The SDOs / SSOs you are working with at the moment

• Danish Standard Committee S-557: Power systems management and associated information exchange.

• Danish Standard Committee S-840: Interne of Things (IoT)

• ITU-T Study Group 17: Security

• ISO/IEC JTC 1/SC 6: Telecommunications and information exchange between systems

• IEC TC 57 WG 15: Power systems management and associated information exchange - Data and communication security

Your main field(s) of activity

The main activity is related to cybersecurity products. Most activities in cybersecurity have been related to procedures, like not doing any action that impairs cybersecurity, while ensuring that products that go into ICT networks provide protection against hostile cyber attacks i.e., by providing authenticity, integrity (protection against modifications), confidentiality (encryption), access control support and much more.
Such requirements on products must be expressed in International Standards for interworking products to be developed.
I performed most of my work in this domain, e.g., the smart grid security area, but also within the security sector in general. An activity that requires much more attention and more participant's engagement.

What ICT Challenges are you addressing in the ICT standardisation area?

When making a specification for cybersecurity products some aspects are crucial as the following ones:

• Ensure that there are no holes in the specification
• Guarantee the deployment of secure cryptographic algorithms
• Possibility of future migration to more safe algorithms 
• The text must be complete and non-ambiguous to allow secure and interworking products.

A major obstacle is to get cybersecurity standards developed in a speedy way.
Another major challenge is to provide a specification that is able to protect other specifications.

How, if implemented will this make a difference in a specific context?

Migration path to quantum-safe cryptographic algorithms for public-key certificates (X.509 certificates) has already been implemented by ISARA. A similar technique for protocols, in general, has been developed within a new X.510 standard expected to be completed during 2020. It has been decided to include these principles in smart grid security standards.
Developing a public-key infrastructure based on blockchain technology is a long-term project. When completed, it could have a major impact on the use of PKI in the future.
IEC 62351-4 developed as part of the StandICT project is able to protect other protocols. An implementation is currently under development. The second edition of IEC 62351-9 is expected to have a significant impact on the security industry.

Are there any best practices that you are aware of that put into practice these challenges described?

There is no real best practice planned, but there are similar activities.

• ITU-T Study Group 17 is developing a guide called x-pki-em: Information technology - Public-key infrastructure: Establishment and maintenance.
• IEC TC 57 WG 15 is developing a library with adds and hints to developers of IEC 62351-4.

What future actions or further specifications work would be necessary to undertake within an ICT Standards context?

• IEC 62351-4, "Power systems management and associated information exchange – Data and communications security – Part 4: Profiles including MMS" needs to be extended to protect additional protocols and to provide a migration path for stronger cryptographic algorithms, such as quantum-safe algorithms.
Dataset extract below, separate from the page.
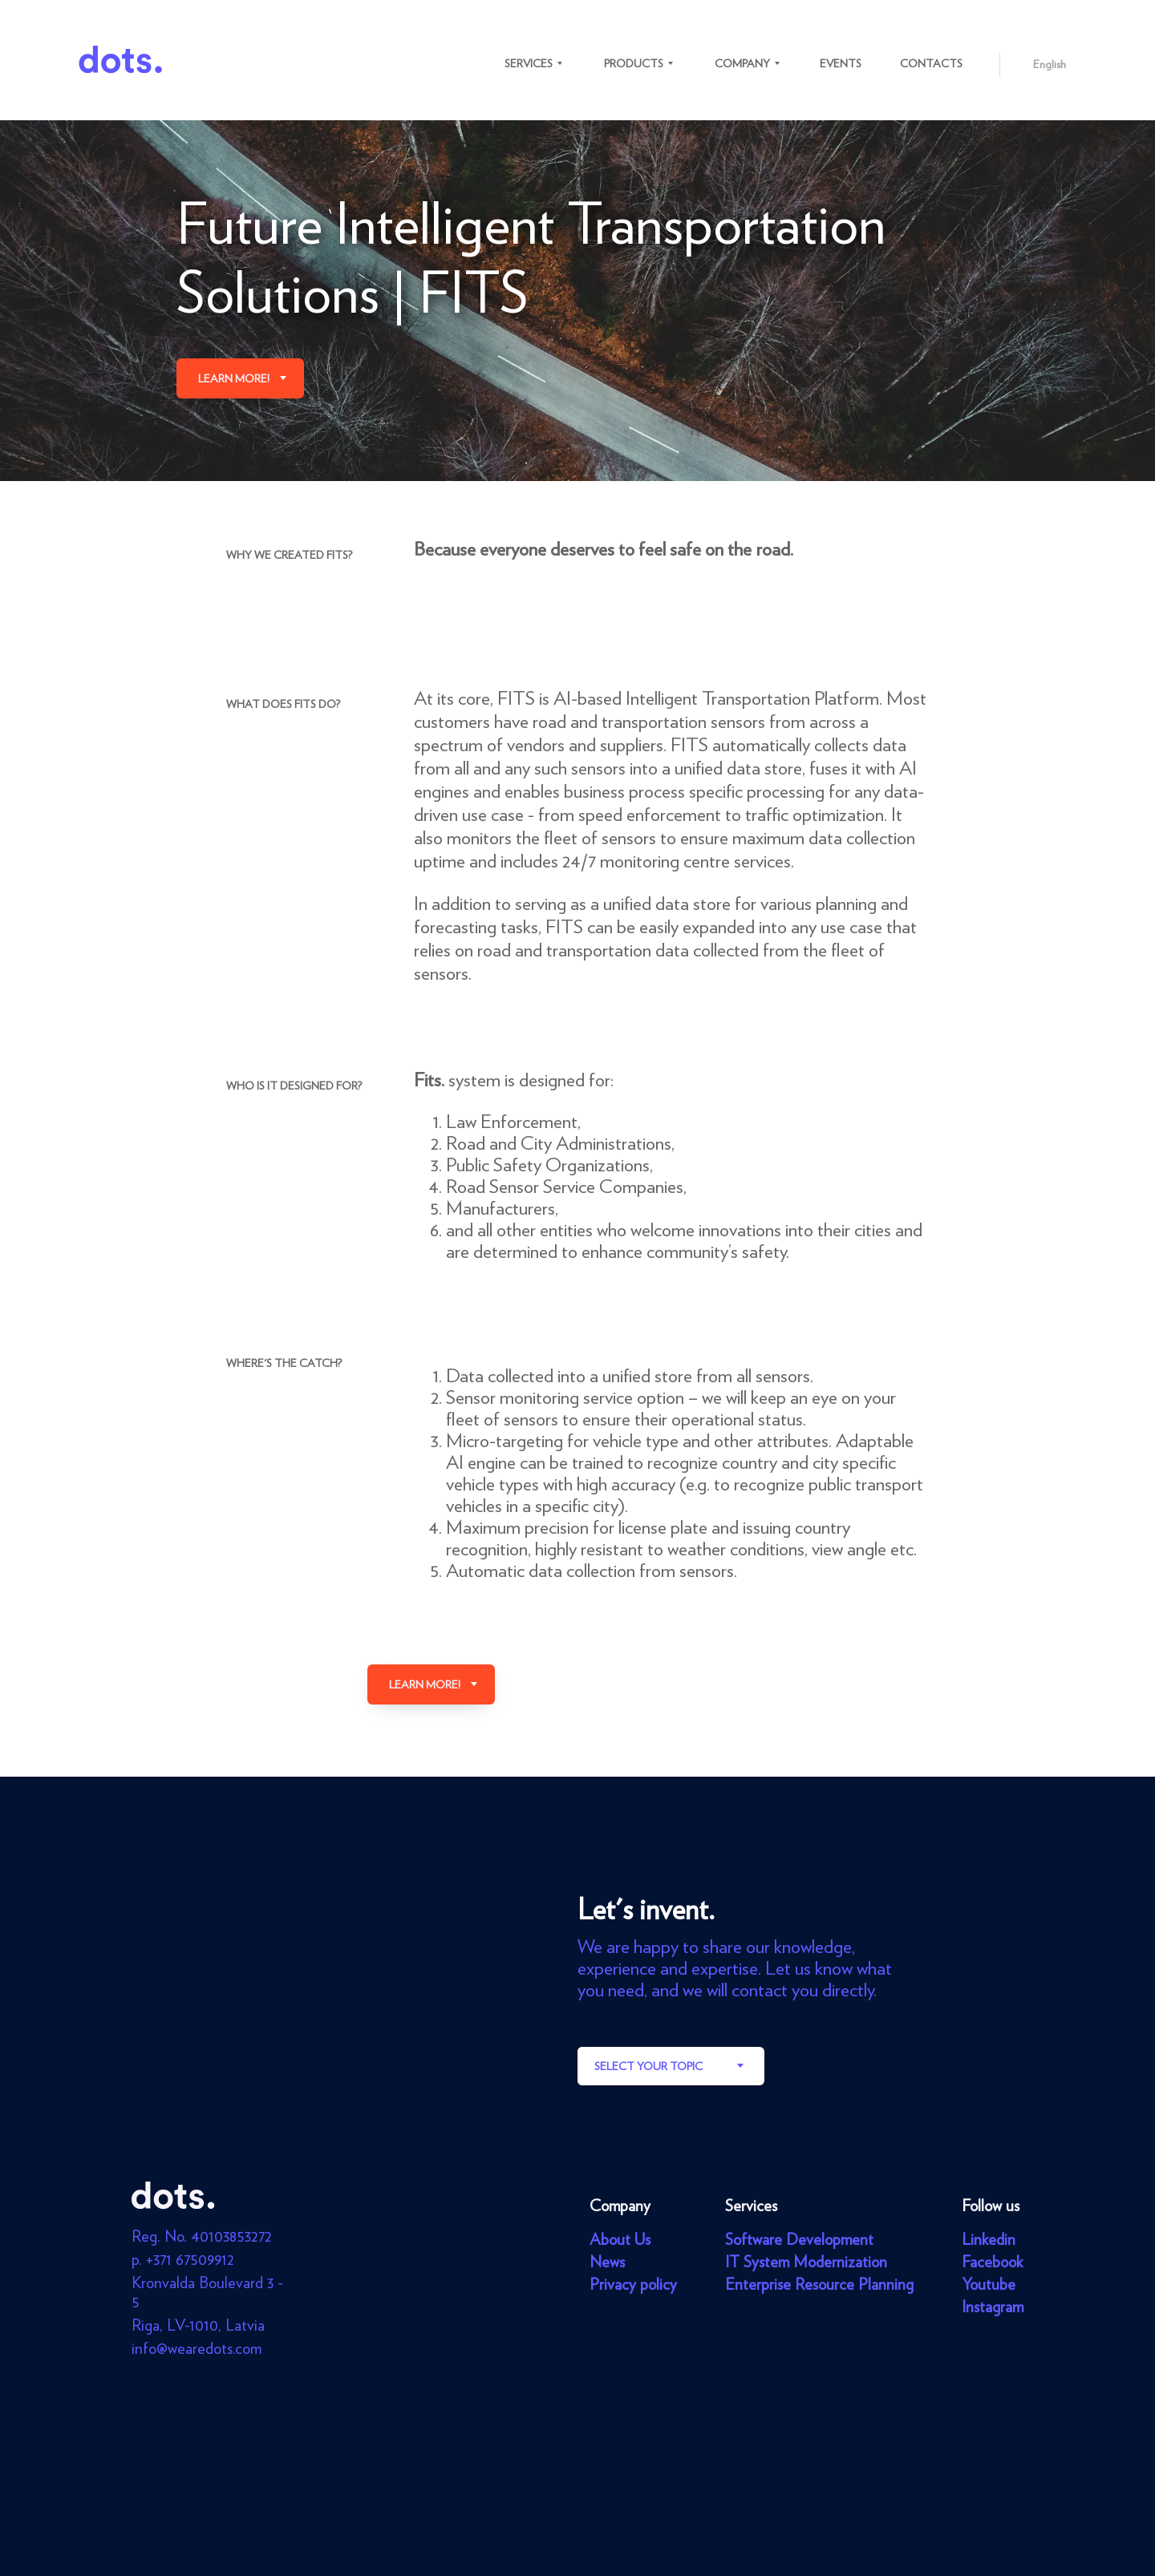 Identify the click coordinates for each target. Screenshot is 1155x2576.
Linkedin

• IEC 62351-9, "Cyber Security Key Management for Power System Equipment” needs to be extended in areas such as Attribute certificates, check of certificates and development of related log records, further use of white lists, etc.

• IEC 62351-14, "Power systems management and associated information exchange – Data and communications security – Part 14: Cybersecurity event logging" needs adaptation to IEC 62351-4 requirements.

• IEC 62351-100-4, “Power systems management and associated information exchange – Data and Communication Security – Part 100-4 : "Cybersecurity Conformance Testing for 62351-4” needs much additional work.

• Rec. ITU-T X.509 | ISO/IEC 9594-8, “Information technology – Open Systems Interconnection – The Directory: Public-key and attribute certificate frameworks” need an extension in different areas (whitelist, certificate sizes, clarification of attribute certificates, verification procedures etc.).

• Rec. ITU-T X.510 | ISO/IEC 9594-11, “Information technology — Open systems interconnection — The directory — Part 11: Protocol specifications for secure operations” needs completion and the development of a second edition.

• A public-key infrastructure based on blockchain technology is a very substantial activity requiring many resources in the future to be a success. It will take several months.